## Collected data
- - - - -

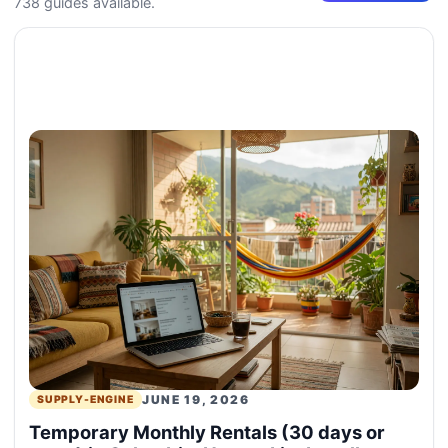
738 guides available.
JUNE 19, 2026
SUPPLY-ENGINE
Temporary Monthly Rentals (30 days or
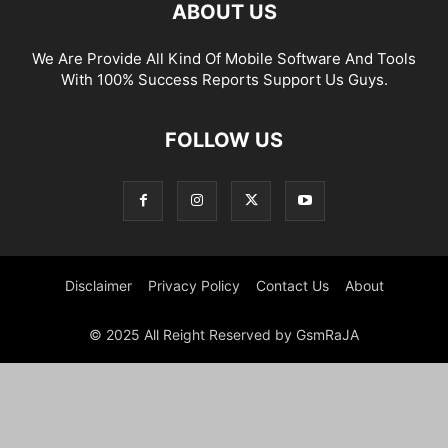
ABOUT US
We Are Provide All Kind Of Mobile Software And Tools
With 100% Success Reports Support Us Guys.
FOLLOW US
Disclaimer
Privacy Policy
Contact Us
About
© 2025 All Reight Reserved by GsmRaJA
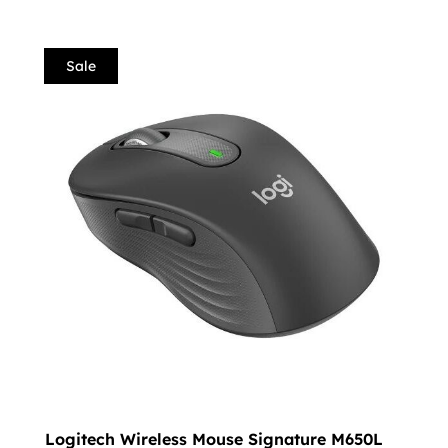
Sale
Logitech Wireless Mouse Signature M650L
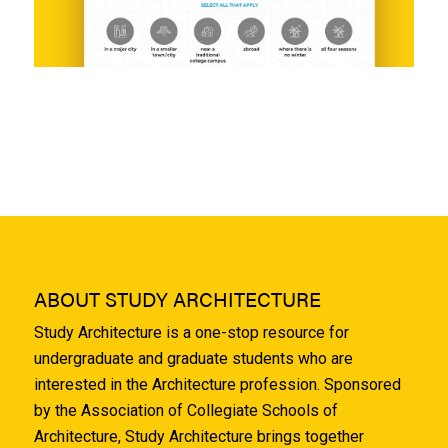
ABOUT STUDY ARCHITECTURE
Study Architecture is a one-stop resource for
undergraduate and graduate students who are
interested in the Architecture profession. Sponsored
by the Association of Collegiate Schools of
Architecture, Study Architecture brings together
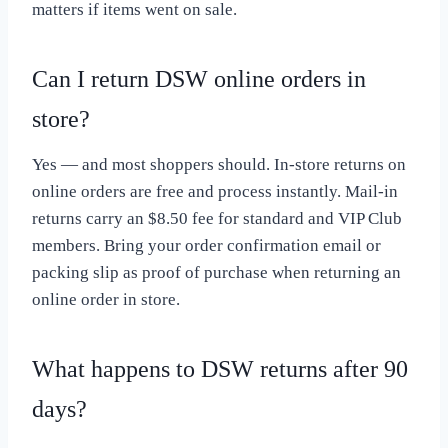
matters if items went on sale.
Can I return DSW online orders in
store?
Yes — and most shoppers should. In-store returns on
online orders are free and process instantly. Mail-in
returns carry an $8.50 fee for standard and VIP Club
members. Bring your order confirmation email or
packing slip as proof of purchase when returning an
online order in store.
What happens to DSW returns after 90
days?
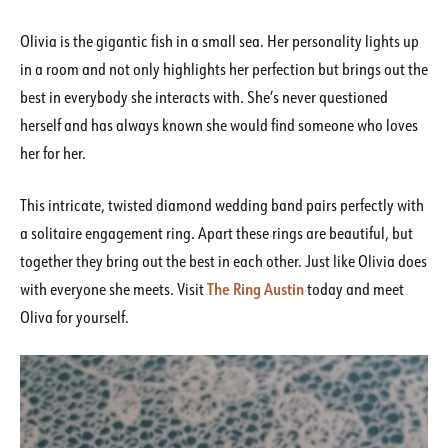
Olivia is the gigantic fish in a small sea. Her personality lights up
in a room and not only highlights her perfection but brings out the
best in everybody she interacts with. She’s never questioned
herself and has always known she would find someone who loves
her for her.
This intricate, twisted diamond wedding band pairs perfectly with
a solitaire engagement ring. Apart these rings are beautiful, but
together they bring out the best in each other. Just like Olivia does
The Ring Austin
with everyone she meets. Visit
today and meet
Oliva for yourself.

- - - - -

## GOAL OF THE EXERCISE
Leaving out the pictures, repeat all the entries exactly as they stand.

## YOUR RESPONSE
738 guides available.
JUNE 19, 2026
SUPPLY-ENGINE
Temporary Monthly Rentals (30 days or
ABOUT US
We Are Provide All Kind Of Mobile Software And Tools
With 100% Success Reports Support Us Guys.
FOLLOW US
Disclaimer
Privacy Policy
Contact Us
About
© 2025 All Reight Reserved by GsmRaJA
Sale
Logitech Wireless Mouse Signature M650L
ABOUT STUDY ARCHITECTURE
Study Architecture is a one-stop resource for
undergraduate and graduate students who are
interested in the Architecture profession. Sponsored
by the Association of Collegiate Schools of
Architecture, Study Architecture brings together
matters if items went on sale.
Can I return DSW online orders in
store?
Yes — and most shoppers should. In-store returns on
online orders are free and process instantly. Mail-in
returns carry an $8.50 fee for standard and VIP Club
members. Bring your order confirmation email or
packing slip as proof of purchase when returning an
online order in store.
What happens to DSW returns after 90
days?
Olivia is the gigantic fish in a small sea. Her personality lights up
in a room and not only highlights her perfection but brings out the
best in everybody she interacts with. She’s never questioned
herself and has always known she would find someone who loves
her for her.
This intricate, twisted diamond wedding band pairs perfectly with
a solitaire engagement ring. Apart these rings are beautiful, but
together they bring out the best in each other. Just like Olivia does
The Ring Austin
with everyone she meets. Visit
today and meet
Oliva for yourself.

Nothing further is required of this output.